Ein Jahrtausend dramatischer Kriegsgeschichte

Der Bielefelder Althistoriker Raimund Schulz liefert ein fundiertes und facettenreiches Panorama des antiken Heerwesens von den Heroen der Archaik bis zu den Hunnen Attilas

Von Klaus-Jürgen BremmRSS-Newsfeed neuer Artikel von Klaus-Jürgen Bremm

Besprochene Bücher / Literaturhinweise

Von den Messenischen Kriegen Spartas bis zu den letzten Schlachten des untergehenden römischen Westreiches spannt der Bielefelder Althistoriker Raimund Schulz den Bogen über ein dramatisches Jahrtausend antiker Kriegsgeschichte. Nicht einmal das spätere Christentum, dem der Verfasser sogar ein eigenes Kapitel widmet, vermochte die tiefe und allgemeine Wertschätzung der soldatischen Virtus zu schmälern, welche jahrhundertelang die verblüffendsten Leistungen von Feldherren und Armeen provoziert und begleitet hatte. Nachdem erst einmal die Kriegführung aus den Händen lokaler Adelscliquen in die Verantwortung professioneller Kriegsherren wie Militiades, Marius, Sulla oder Pompeius übergegangen war, marschierten antike Heere über ganze Kontinente und überquerten Hochgebirge wie die Alpen oder den Hindukusch. Sie kämpften wie bei Alesia oder Pharsalos in gewaltigen Feldbefestigungen und belagerten scheinbar uneinnehmbare Bollwerke wie Tyros oder Massada.

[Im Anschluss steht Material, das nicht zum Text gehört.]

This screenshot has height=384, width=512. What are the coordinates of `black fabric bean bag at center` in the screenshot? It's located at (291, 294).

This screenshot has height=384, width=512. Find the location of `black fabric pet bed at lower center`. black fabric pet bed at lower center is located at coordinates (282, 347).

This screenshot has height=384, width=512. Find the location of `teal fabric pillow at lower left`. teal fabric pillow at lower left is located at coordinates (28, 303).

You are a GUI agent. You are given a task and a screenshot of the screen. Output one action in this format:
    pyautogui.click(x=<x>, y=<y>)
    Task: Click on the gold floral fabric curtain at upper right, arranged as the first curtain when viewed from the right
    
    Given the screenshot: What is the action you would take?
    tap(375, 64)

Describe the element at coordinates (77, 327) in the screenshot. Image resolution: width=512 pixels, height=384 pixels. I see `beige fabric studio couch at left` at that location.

Mit imponierenden Flotten sicherten wiederum griechische Poleis ihre lebenswichtige Getreideversorgung aus Ägypten oder von der Krim und beherrschten Dank kunstvoller maritimer Manöver und einer erstaunlich komplexen Schiffstechnik beinahe unangefochten den östlichen Mittelmeerraum für fast ein Jahrhundert.

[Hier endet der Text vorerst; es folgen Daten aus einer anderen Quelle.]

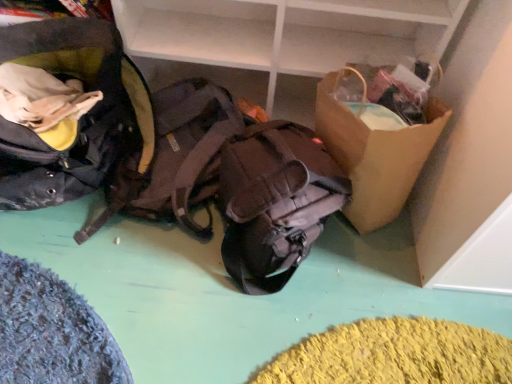 Question: From a real-world perspective, is matte brown backpack at center, the 1th backpack viewed from the right, physically above brown paper bag at right?

Choices:
 (A) yes
 (B) no

Answer: (B)

Question: Is matte brown backpack at center, the third backpack in the left-to-right sequence, far away from brown paper bag at right?

Choices:
 (A) no
 (B) yes

Answer: (A)

Question: Can you confirm if matte brown backpack at center, the 1th backpack viewed from the right, is shorter than brown paper bag at right?

Choices:
 (A) no
 (B) yes

Answer: (B)

Question: Does matte brown backpack at center, the third backpack in the left-to-right sequence, come behind brown paper bag at right?

Choices:
 (A) yes
 (B) no

Answer: (B)

Question: From the image's perspective, is matte brown backpack at center, the 1th backpack viewed from the right, below brown paper bag at right?

Choices:
 (A) yes
 (B) no

Answer: (A)

Question: Considering the relative positions of matte black backpack at left, positioned as the 3th backpack in right-to-left order, and brown fabric backpack at center, which is the 2th backpack in left-to-right order, in the image provided, is matte black backpack at left, positioned as the 3th backpack in right-to-left order, to the left or to the right of brown fabric backpack at center, which is the 2th backpack in left-to-right order,?

Choices:
 (A) left
 (B) right

Answer: (A)

Question: Is matte black backpack at left, positioned as the 3th backpack in right-to-left order, bigger or smaller than brown fabric backpack at center, which is the 2th backpack in left-to-right order?

Choices:
 (A) small
 (B) big

Answer: (B)

Question: From the image's perspective, is matte black backpack at left, positioned as the 3th backpack in right-to-left order, located above or below brown fabric backpack at center, positioned as the 2th backpack in right-to-left order?

Choices:
 (A) below
 (B) above

Answer: (B)

Question: Is matte black backpack at left, positioned as the 3th backpack in right-to-left order, inside or outside of brown fabric backpack at center, positioned as the 2th backpack in right-to-left order?

Choices:
 (A) outside
 (B) inside

Answer: (A)

Question: Is brown paper bag at right wider or thinner than matte brown backpack at center, the 1th backpack viewed from the right?

Choices:
 (A) wide
 (B) thin

Answer: (A)

Question: Is point (331, 74) closer or farther from the camera than point (280, 183)?

Choices:
 (A) closer
 (B) farther

Answer: (B)

Question: Is brown paper bag at right situated inside matte brown backpack at center, the third backpack in the left-to-right sequence, or outside?

Choices:
 (A) inside
 (B) outside

Answer: (B)

Question: Is brown paper bag at right in front of or behind matte brown backpack at center, the third backpack in the left-to-right sequence, in the image?

Choices:
 (A) front
 (B) behind

Answer: (B)

Question: Would you say brown fabric backpack at center, which is the 2th backpack in left-to-right order, is inside or outside matte black backpack at left, placed as the first backpack when sorted from left to right?

Choices:
 (A) inside
 (B) outside

Answer: (B)

Question: Relative to matte black backpack at left, placed as the first backpack when sorted from left to right, is brown fabric backpack at center, positioned as the 2th backpack in right-to-left order, in front or behind?

Choices:
 (A) front
 (B) behind

Answer: (B)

Im Zentrum seiner Betrachtung von Marathon bis zu den Katalaunischen Feldern steht allerdings die uralte Schild an Schild gefügte tiefe Schlachtordnung der Infanterie, die Phalanx der Hopliten oder später die Kohorte aus römischen Bürgersoldaten, die Schulz beide als ein Wesensmerkmal der griechischen und lateinischen Stadtkultur ausmacht. Je nach Bedarf und Gegner ergänzten die Feldherren Griechenlands und Roms diesen noch oft variierten Kern ihrer Truppen mit Hilfsformationen aller Art, so dass spätestens seit der großen Zeit der makedonisch-hellenistischen Heere das Gefecht der verbundenen Waffen mit Kavallerie, Kriegselefanten und Torsionsgeschützen die Regel war. Mit seiner geschickten Mischung aus chronologischer und systematischer Darstellung füllt Schulz fraglos ein Desiderat der modernen Historiografie, da es trotz vieler Detailstudien seit dem längst überholten Werk von Johannes Kromayer und Georg Veith (Heerwesen und Kriegführung der Griechen und Römer) keine alle Aspekte integrierende Darstellung der antiken Kriegführung mehr gegeben hat. Trotz des begrenzten Platzes gelingt es dem Verfasser, sogar einzelne, charakteristische Schlachten oder Feldzüge in ihren wesentlichen Grundzügen zu schildern und zu analysieren, ohne dabei den Gesamtkontext der jeweils Handelnden aus den Augen zu verlieren.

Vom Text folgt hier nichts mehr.